Freshwater mussels are amazing magicians.

Not convinced? Watch the video below. What you’ll see is a finelined pocketbook mussel in northwest Georgia’s Holly Creek using the fleshy tissue in its shell to mimic a wounded fish. Likely a blackbanded darter. Bands, eye spots and all.

This trick is all about survival. The finelined pocketbook is a rare mussel that depends on bass to carry and disperse its young. Bass, of course, eat darters and other small animals.

But when a bass bites this darter lure, the mussel – maybe with a quiet Tada! – spews out its young. Some of these mini mussels, called glochidia and each smaller than a grain of salt, clamp onto the fish’s gill filaments.
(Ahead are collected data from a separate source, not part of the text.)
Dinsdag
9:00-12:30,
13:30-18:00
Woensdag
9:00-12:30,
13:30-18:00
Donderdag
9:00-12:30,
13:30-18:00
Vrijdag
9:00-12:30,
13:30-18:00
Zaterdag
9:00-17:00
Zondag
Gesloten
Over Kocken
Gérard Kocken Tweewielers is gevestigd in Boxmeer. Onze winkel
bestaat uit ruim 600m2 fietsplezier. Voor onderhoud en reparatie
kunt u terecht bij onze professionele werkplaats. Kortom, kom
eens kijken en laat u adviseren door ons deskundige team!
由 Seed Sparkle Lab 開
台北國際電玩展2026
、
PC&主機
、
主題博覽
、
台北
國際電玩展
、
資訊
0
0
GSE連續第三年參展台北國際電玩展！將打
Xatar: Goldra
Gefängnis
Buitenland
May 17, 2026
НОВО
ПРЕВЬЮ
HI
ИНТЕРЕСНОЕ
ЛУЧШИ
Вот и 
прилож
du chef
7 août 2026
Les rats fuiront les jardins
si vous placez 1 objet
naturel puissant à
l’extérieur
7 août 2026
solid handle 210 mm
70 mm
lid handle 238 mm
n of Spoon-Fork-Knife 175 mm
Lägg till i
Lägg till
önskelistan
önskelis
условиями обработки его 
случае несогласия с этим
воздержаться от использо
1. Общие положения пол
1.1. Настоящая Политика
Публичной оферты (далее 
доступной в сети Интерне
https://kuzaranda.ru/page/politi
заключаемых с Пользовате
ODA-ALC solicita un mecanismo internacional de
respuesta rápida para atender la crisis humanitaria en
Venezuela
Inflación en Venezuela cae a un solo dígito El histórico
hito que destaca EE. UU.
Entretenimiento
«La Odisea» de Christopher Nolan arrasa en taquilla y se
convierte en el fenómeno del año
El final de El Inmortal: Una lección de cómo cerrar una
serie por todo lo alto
There, they grow for a few weeks, then drop off in a different part of the stream to hopefully further the family line.

DNR malacologist Matthew Rowe said the federally threatened finelined pocketbook is one of the Lampsilini mussels. The group is known for using “showy mantle lures” (mantle is the tissue lining a mussel’s shell) to attract predatory fish which then end up hosting mussel glochidia.
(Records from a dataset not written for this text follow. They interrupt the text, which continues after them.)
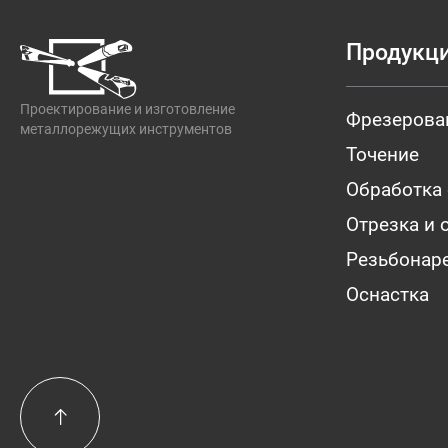
Продукц
Проектирование и изготовление
Фрезерова
металлорежущих инструментов
Точение
Обработка
Отрезка и 
Резьбонар
Оснастка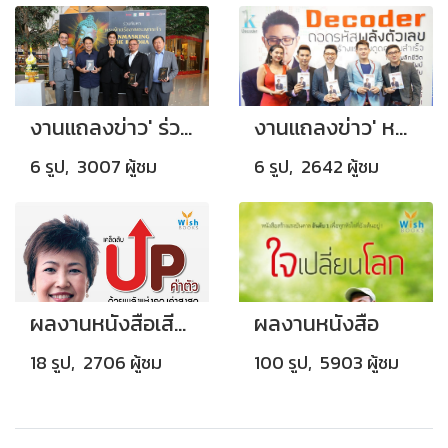
งานแถลงข่าว' ร่วมค้นหาพระพักตร์ของพระพุทธเจ้า ตามประวัติศาสตร์โลก '
งานแถลงข่าว' หนังสือ ถอดรหัสพลังตัวเลข '
6 รูป, 3007 ผู้ชม
6 รูป, 2642 ผู้ชม
ผลงานหนังสือเสียง
ผลงานหนังสือ
18 รูป, 2706 ผู้ชม
100 รูป, 5903 ผู้ชม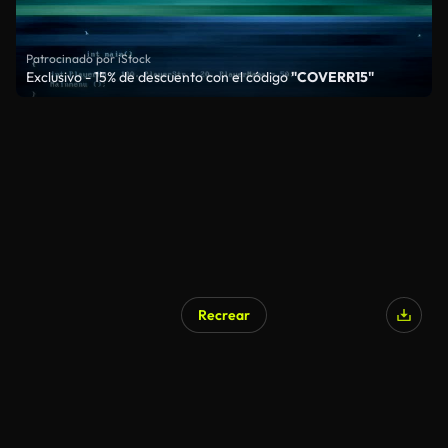
Patrocinado por iStock
Exclusivo - 15% de descuento con el código
"COVERR15"
Recrear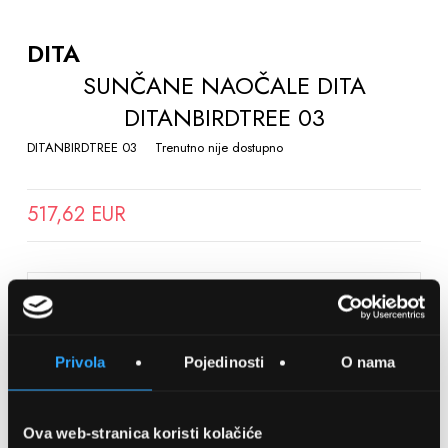
TO
THE
DITA
BEGINNING
SUNČANE NAOČALE DITA
OF
DITANBIRDTREE 03
THE
IMAGES
DITANBIRDTREE 03
Trenutno nije dostupno
GALLERY
517,62 EUR
SPREMITE NA LISTU ŽELJA
Privola
Pojedinosti
O nama
Detalji
Podijeli s prijateljima
Ova web-stranica koristi kolačiće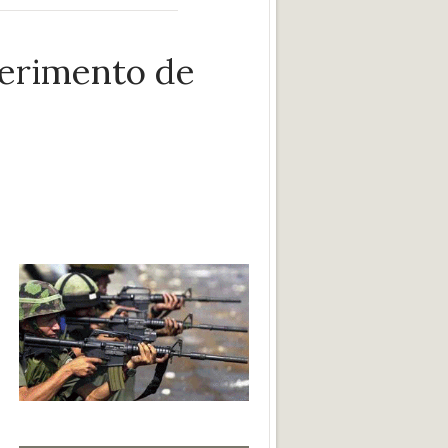
perimento de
Finelined pocketbook mussels can also release their eggs in mucusy strands. Waving in stream currents, the sticky strings tempt fish to bite … and get slimed with mussel larvae.

For creatures that move no faster than a crawl and don’t rate high in animal IQ, the creativity and sleight-of-shell abilities some mussels show is nothing short of magical.

The video was taken during annual mussel sampling focused on a section of Holly Creek where organizations and landowners have worked to restore streambanks and keep cattle out of the creek. Partners include The Nature Conservancy, Limestone Valley Resource Conservation and Development Council, Coosa River Basin Initiative, and the U.S. Fish and Wildlife Service.